→ **What the task requires**:
Your response should reproduce every line of the entries that contains the word "Elite".

→ **Provided data**:

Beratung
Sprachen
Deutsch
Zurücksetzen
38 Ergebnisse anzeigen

...

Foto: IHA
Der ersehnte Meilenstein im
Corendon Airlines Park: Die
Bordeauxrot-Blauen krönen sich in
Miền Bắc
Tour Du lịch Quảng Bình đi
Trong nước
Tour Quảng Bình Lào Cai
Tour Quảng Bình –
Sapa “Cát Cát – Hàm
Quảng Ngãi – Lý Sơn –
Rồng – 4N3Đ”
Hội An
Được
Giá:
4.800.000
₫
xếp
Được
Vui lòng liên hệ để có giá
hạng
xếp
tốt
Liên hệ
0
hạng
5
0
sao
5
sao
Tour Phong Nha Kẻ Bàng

---

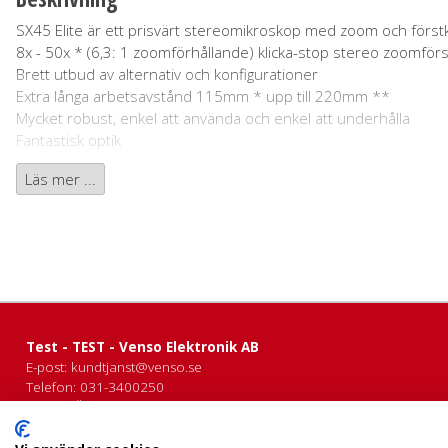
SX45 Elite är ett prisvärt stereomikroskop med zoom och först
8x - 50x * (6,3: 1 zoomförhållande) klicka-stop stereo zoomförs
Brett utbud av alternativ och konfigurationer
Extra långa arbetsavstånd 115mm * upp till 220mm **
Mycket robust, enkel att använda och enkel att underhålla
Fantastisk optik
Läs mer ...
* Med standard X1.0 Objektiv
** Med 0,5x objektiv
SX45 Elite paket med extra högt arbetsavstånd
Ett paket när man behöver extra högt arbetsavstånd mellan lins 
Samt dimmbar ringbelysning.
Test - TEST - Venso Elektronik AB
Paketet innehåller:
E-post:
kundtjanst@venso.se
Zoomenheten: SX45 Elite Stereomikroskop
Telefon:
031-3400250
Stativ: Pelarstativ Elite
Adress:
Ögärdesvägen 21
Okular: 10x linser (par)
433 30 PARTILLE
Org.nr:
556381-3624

→ **Result for this exercise**:
SX45 Elite är ett prisvärt stereomikroskop med zoom och först
SX45 Elite paket med extra högt arbetsavstånd
Zoomenheten: SX45 Elite Stereomikroskop
Stativ: Pelarstativ Elite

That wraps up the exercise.